GRU involvement and wider geopolitical implications

The involvement of Russia’s GRU through the Africa Corps (previously known as the Wagner Group), signifies a deepening of Moscow’s strategic interests in the Sahel. This group, by offering security services in exchange for mining and energy concessions, not only complicates the local security environment but also heightens geopolitical tensions. This alignment with the GRU showcases a deliberate strategy to bolster Russian influence in a region critical for its natural resources and geopolitical positioning.

On 25 November, the British government confirmed that one of the Russian Intelligence Units (GRU) is on standby to launch attacks on the UK and NATO. The Unit, quoted by a senior government cabinet minister, 29155 is known to operate as follows:

Unit 29155 operations: sensitive foreign operations, assassinations, attacks.
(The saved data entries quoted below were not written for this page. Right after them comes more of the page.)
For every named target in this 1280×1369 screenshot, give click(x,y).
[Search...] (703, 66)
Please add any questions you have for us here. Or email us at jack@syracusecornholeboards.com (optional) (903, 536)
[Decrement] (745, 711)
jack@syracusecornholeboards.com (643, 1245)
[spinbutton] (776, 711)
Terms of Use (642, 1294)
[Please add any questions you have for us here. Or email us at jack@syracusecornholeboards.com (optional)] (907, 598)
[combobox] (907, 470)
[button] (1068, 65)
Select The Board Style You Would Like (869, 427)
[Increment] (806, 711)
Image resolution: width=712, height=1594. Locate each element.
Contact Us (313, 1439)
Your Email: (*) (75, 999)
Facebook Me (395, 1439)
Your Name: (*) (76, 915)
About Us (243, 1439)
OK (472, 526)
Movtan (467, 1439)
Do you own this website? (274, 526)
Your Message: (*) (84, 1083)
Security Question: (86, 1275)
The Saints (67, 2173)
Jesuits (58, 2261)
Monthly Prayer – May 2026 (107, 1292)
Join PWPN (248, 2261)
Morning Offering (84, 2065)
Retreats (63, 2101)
Areas active: Europe, Middle East.

Past targets include: Montenegro coup attempt, destabilisation attempts in Moldova, 2014 Vrbětice ammunition warehouses explosions, recruited Serbian citizens at the Partizan football club, Skripal poisoning case, US, and coalition soldiers in Afghanistan.
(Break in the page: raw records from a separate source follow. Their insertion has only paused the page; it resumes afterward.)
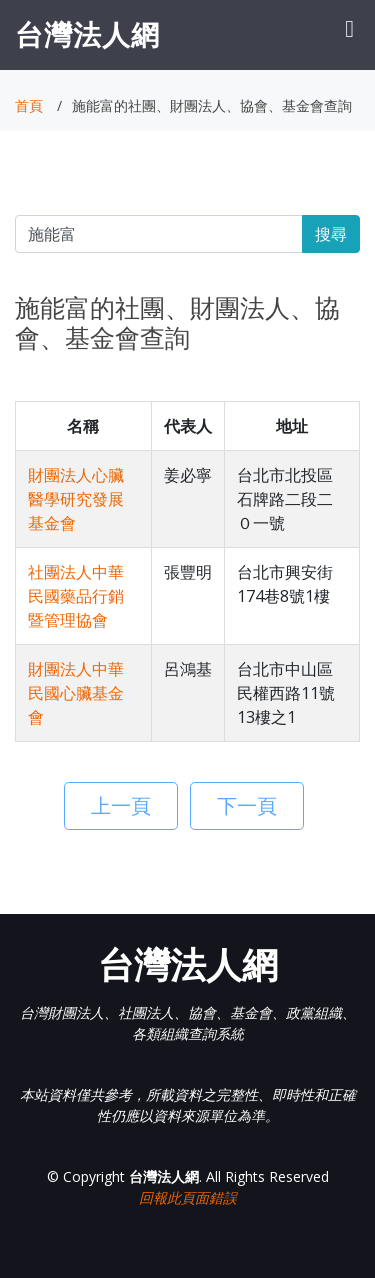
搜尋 (331, 234)
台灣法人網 (87, 34)
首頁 (29, 105)
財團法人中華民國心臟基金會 (76, 693)
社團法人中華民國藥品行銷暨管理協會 (76, 596)
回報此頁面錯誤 (188, 1197)
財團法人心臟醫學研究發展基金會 (76, 499)
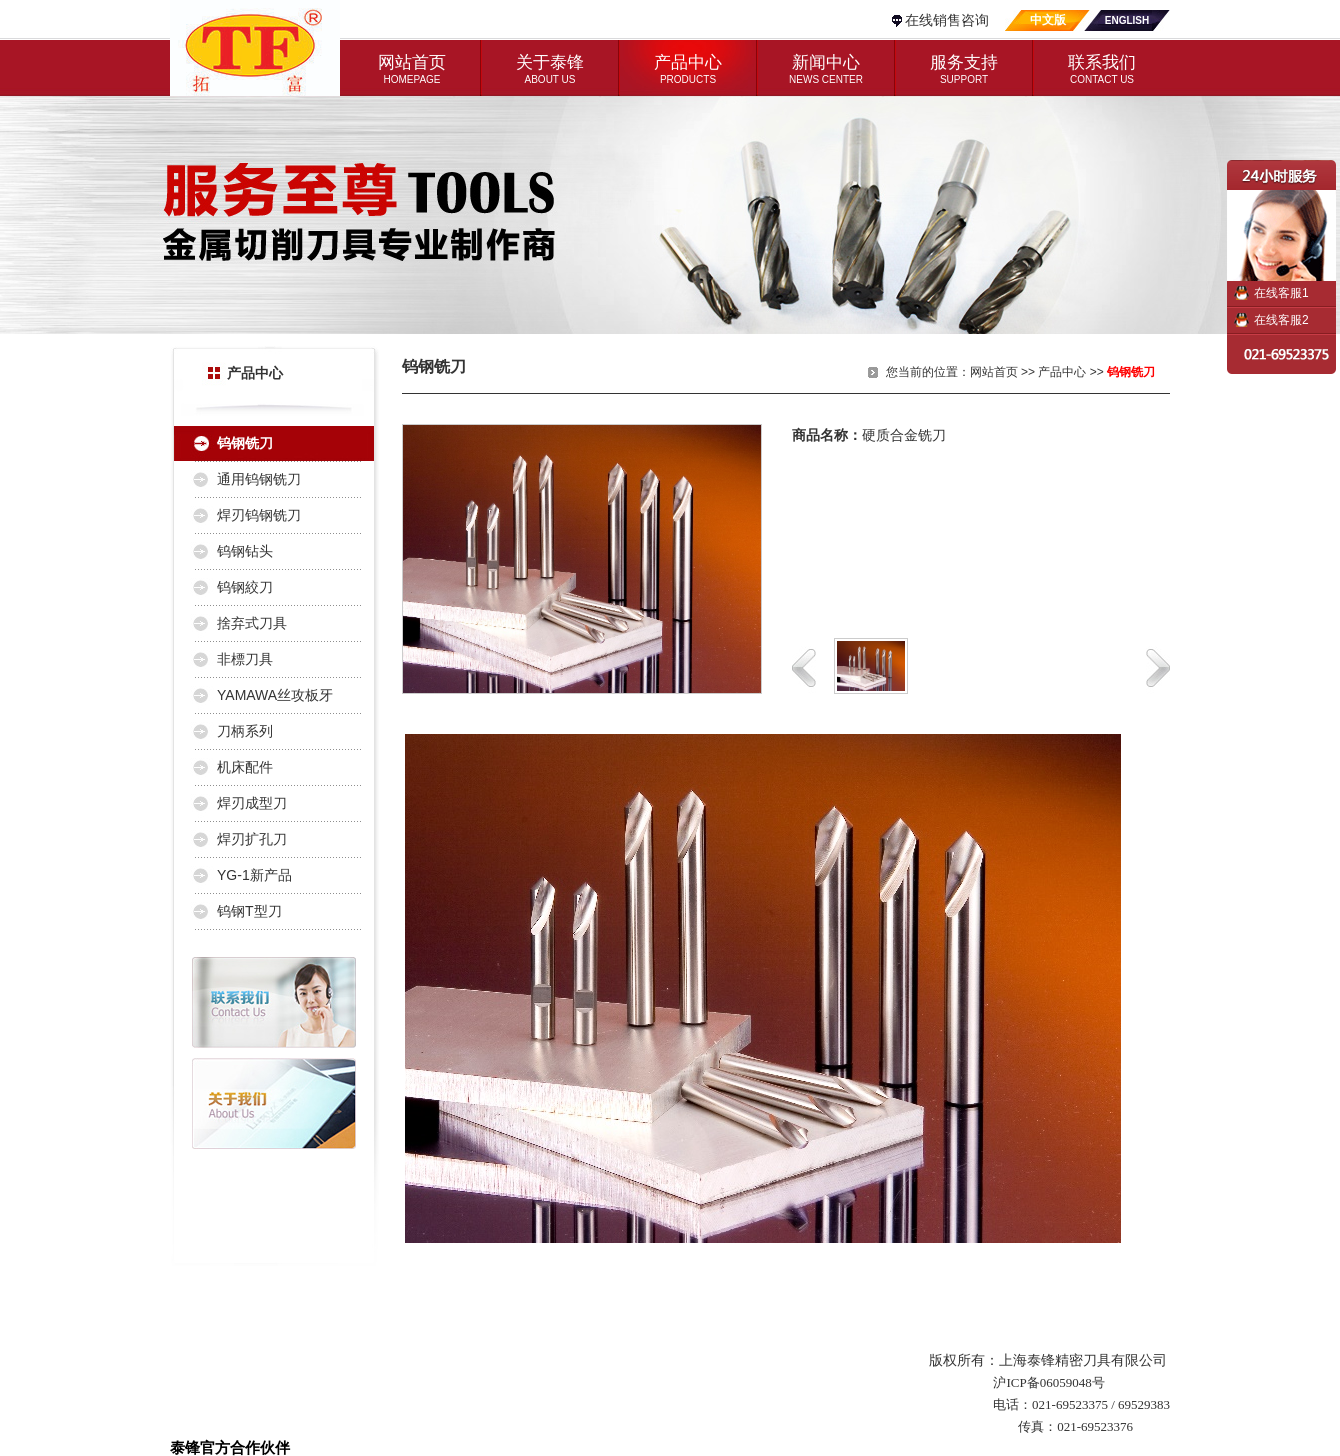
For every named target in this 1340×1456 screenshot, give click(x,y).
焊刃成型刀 (252, 803)
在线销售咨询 (947, 20)
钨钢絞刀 (245, 587)
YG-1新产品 (254, 875)
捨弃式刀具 (252, 623)
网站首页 (994, 372)
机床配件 (245, 767)
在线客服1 (1281, 293)
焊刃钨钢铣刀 (259, 515)
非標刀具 (245, 659)
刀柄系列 (245, 731)
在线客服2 (1281, 320)
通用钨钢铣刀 (259, 479)
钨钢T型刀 (249, 911)
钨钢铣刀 (245, 443)
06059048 (1066, 1382)
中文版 (1048, 20)
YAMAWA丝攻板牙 (275, 695)
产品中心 (1062, 372)
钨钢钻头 (245, 551)
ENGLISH (1127, 20)
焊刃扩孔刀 (252, 839)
The implications for European security are particularly concerning. The Sahel’s proximity to Europe makes it a significant threat vector, especially as instability can fuel migration flows and serve as a conduit for transnational criminal activities, including the trafficking of arms and human beings.
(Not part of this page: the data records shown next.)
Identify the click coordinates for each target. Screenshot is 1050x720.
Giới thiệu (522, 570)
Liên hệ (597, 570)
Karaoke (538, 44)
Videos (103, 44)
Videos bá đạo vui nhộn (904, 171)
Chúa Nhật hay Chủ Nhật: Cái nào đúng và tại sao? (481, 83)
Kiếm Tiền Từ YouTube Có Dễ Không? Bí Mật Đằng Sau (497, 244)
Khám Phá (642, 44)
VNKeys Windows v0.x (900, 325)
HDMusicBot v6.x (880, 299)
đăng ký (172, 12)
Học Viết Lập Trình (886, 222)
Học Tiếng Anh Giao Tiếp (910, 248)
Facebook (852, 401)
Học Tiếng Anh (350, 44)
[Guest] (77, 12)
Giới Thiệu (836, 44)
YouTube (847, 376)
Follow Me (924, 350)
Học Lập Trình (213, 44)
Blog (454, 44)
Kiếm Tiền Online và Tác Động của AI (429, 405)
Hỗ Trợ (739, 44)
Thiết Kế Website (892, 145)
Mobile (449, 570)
In light of Russia’s recent threats that seek to directly impact European nations, GRU operations could be orchestrated from the Sahel with impunity, serving as a stark warning for border security control. Furthermore, the heightened threat of extremist ideologies, and the potential proliferation of terrorist fighters landing on European soil, could make the current expanding Sahel insurgency and GRU Africa Corps control a lot more serious than has been previously considered.

Conclusion

The Sahel region’s escalating insurgency, coupled with the narrative of Russia’s GRU – through Africa Corps – heightens the risks not only for nearby nations but for Europe too.

The disclosed plans of the GRU to potentially launch attacks on European targets from the Sahel, serve as a harsh reminder of how interconnected and global present security challenges have become. This reality calls for an urgent, proactive approach in our intelligence and defence strategies to stay ahead of these threats at all costs.